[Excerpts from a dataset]
====

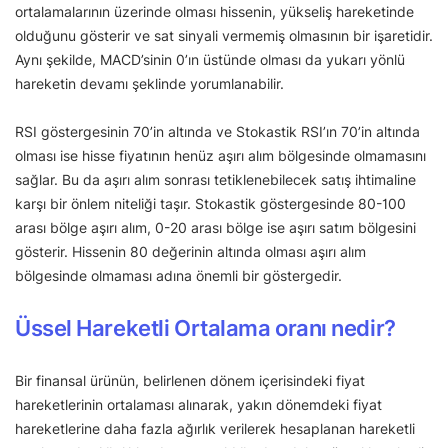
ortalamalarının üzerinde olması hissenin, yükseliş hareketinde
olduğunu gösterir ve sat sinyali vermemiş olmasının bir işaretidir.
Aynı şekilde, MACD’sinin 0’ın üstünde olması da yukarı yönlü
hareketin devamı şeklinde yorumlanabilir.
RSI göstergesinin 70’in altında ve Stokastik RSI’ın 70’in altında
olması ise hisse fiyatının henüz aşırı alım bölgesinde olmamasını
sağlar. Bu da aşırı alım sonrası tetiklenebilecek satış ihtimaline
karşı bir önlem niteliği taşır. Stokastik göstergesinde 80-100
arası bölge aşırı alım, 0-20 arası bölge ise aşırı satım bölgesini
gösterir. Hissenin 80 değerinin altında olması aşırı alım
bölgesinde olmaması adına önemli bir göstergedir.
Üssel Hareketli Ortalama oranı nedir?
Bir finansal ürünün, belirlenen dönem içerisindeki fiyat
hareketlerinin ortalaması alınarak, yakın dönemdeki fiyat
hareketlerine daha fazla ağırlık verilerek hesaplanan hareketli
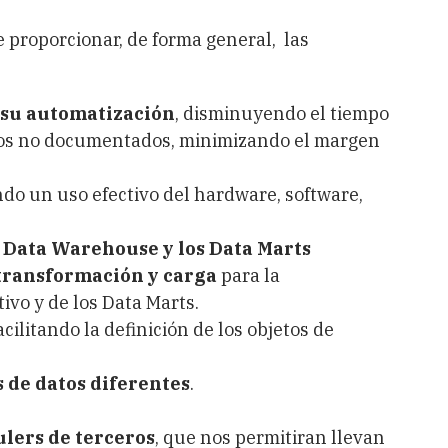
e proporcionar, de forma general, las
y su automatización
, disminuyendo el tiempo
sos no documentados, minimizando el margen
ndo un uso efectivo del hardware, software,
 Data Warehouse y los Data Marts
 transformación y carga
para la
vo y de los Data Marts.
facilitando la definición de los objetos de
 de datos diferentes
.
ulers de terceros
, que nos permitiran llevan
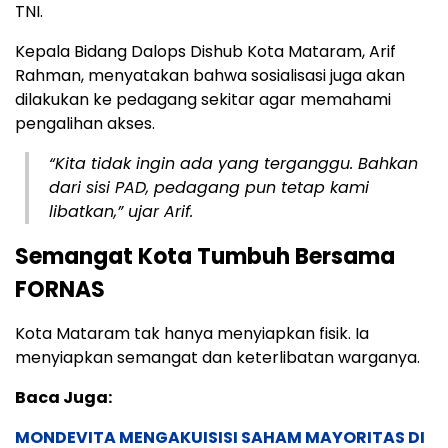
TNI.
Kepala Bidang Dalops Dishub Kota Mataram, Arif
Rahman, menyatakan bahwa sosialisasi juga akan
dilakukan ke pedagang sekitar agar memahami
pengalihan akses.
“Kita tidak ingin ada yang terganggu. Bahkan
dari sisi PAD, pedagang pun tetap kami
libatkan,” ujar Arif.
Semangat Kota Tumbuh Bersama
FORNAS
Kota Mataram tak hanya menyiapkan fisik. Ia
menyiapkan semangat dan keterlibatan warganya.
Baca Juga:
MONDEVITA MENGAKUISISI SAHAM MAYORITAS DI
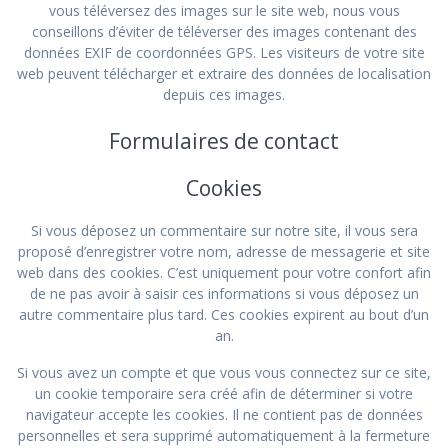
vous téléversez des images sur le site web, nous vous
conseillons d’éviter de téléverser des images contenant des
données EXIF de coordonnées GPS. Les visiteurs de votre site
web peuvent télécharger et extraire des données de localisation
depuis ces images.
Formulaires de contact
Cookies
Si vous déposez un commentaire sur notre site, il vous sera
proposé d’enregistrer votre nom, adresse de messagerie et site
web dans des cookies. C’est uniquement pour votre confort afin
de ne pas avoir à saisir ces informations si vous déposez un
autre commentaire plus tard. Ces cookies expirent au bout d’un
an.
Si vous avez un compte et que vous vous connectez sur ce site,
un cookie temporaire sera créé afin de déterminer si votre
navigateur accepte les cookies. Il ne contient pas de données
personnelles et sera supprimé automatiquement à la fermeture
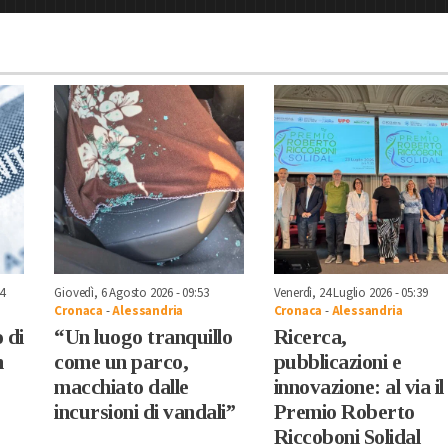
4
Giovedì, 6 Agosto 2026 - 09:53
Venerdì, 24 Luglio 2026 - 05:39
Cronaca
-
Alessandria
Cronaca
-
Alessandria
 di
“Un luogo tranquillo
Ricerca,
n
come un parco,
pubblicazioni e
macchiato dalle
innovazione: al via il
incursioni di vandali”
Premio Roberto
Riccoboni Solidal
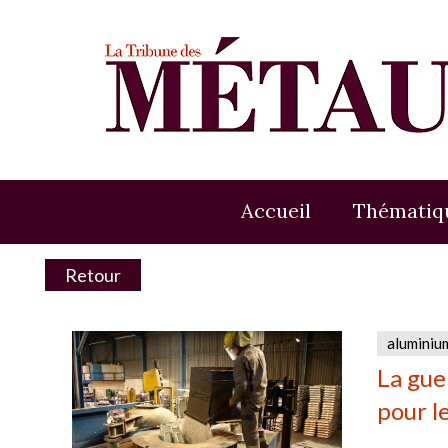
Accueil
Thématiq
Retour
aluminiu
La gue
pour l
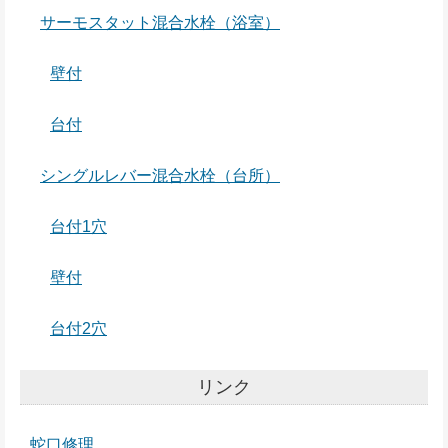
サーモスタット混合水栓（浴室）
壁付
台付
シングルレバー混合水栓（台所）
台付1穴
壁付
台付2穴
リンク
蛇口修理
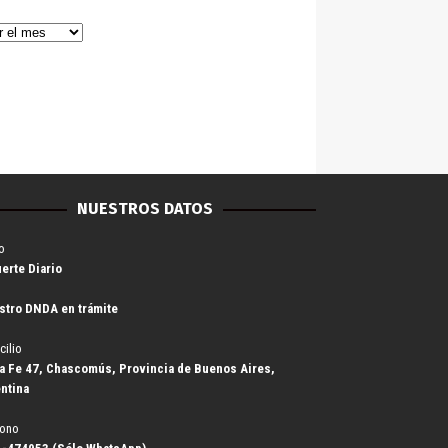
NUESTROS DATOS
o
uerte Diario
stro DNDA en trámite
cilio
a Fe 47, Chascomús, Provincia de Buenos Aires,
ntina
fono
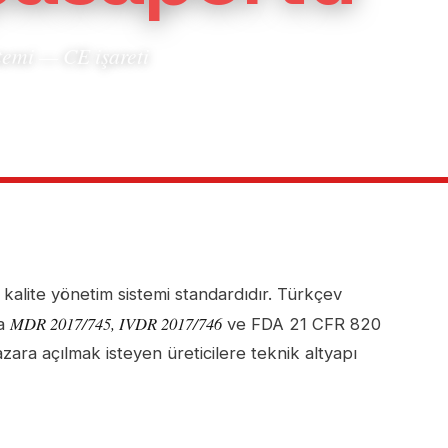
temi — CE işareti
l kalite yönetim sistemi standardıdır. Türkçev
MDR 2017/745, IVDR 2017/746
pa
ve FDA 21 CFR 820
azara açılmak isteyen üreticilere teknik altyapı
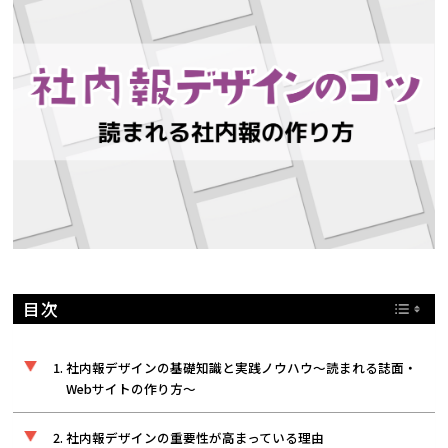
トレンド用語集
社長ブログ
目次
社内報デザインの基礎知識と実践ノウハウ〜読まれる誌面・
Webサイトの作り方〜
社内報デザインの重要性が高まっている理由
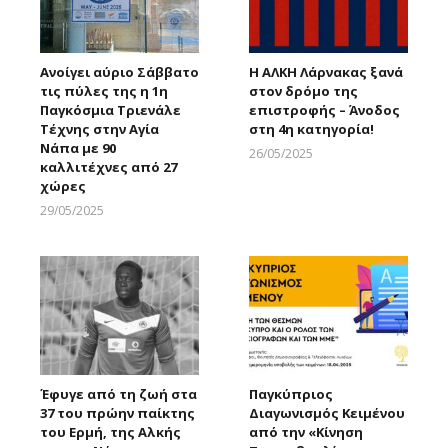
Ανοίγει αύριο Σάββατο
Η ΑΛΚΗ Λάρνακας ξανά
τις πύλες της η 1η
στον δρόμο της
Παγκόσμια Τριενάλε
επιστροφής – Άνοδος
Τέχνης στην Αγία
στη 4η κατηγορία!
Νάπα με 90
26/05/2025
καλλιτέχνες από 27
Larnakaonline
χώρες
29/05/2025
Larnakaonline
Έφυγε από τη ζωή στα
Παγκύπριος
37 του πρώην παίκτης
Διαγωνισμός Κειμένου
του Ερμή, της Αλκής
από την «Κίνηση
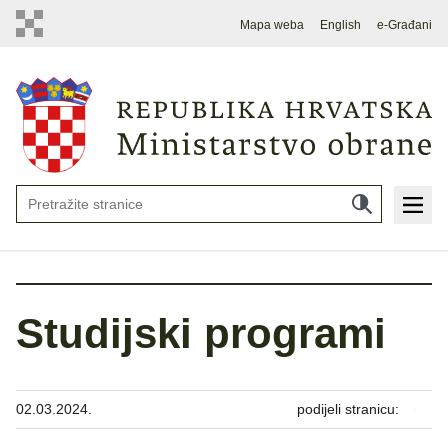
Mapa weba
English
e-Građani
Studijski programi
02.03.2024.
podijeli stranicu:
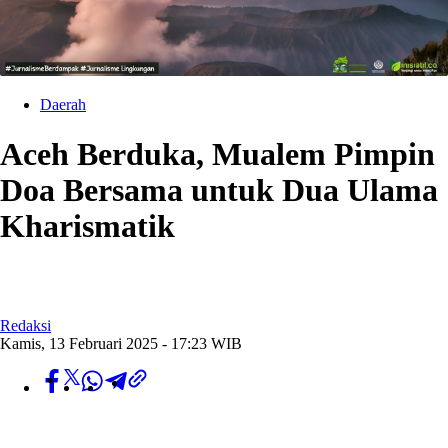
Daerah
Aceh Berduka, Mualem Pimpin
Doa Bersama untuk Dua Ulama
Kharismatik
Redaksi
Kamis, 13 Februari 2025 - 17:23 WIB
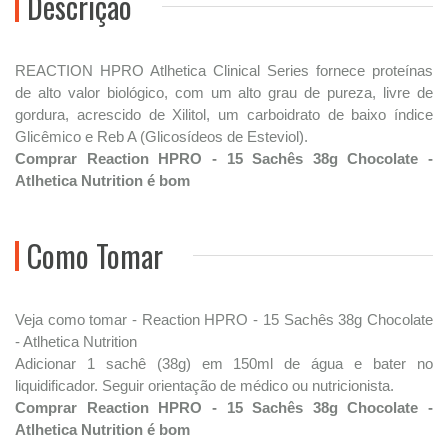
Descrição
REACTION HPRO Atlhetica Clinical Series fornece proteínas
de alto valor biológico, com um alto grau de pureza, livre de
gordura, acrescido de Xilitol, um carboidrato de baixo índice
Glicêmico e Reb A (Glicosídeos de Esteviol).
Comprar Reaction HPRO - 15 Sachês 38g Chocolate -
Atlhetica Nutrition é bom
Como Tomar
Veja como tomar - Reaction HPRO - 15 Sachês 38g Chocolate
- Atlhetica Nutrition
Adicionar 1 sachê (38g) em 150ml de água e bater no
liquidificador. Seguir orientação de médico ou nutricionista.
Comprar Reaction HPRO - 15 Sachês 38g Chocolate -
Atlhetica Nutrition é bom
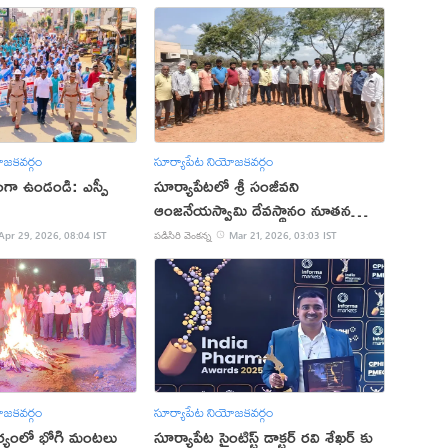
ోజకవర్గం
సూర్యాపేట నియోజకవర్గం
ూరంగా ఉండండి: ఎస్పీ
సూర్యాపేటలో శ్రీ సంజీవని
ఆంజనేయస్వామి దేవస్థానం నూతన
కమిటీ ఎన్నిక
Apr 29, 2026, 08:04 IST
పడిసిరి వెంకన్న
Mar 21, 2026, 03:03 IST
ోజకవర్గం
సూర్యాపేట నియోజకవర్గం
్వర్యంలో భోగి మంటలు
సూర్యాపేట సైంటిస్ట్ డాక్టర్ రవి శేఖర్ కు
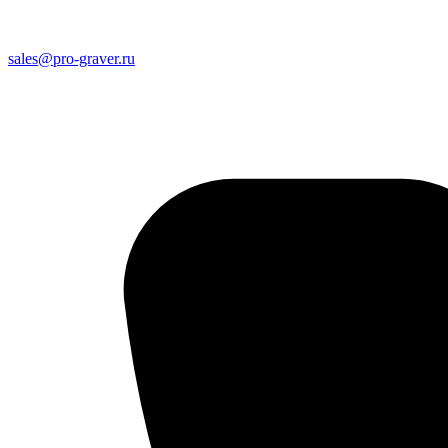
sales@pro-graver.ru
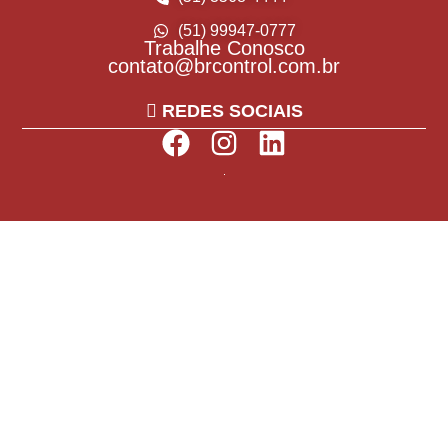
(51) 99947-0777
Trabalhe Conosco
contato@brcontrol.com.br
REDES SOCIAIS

====

**Aim of the exercise:**
Find the line with "REACTION HPRO Atlhetica" in the entries above. Retype it and each line after it, exactly, through the line with "liquidificador. Seguir orientação", and stop there.

**Solution below:**
REACTION HPRO Atlhetica Clinical Series fornece proteínas
de alto valor biológico, com um alto grau de pureza, livre de
gordura, acrescido de Xilitol, um carboidrato de baixo índice
Glicêmico e Reb A (Glicosídeos de Esteviol).
Comprar Reaction HPRO - 15 Sachês 38g Chocolate -
Atlhetica Nutrition é bom
Como Tomar
Veja como tomar - Reaction HPRO - 15 Sachês 38g Chocolate
- Atlhetica Nutrition
Adicionar 1 sachê (38g) em 150ml de água e bater no
liquidificador. Seguir orientação de médico ou nutricionista.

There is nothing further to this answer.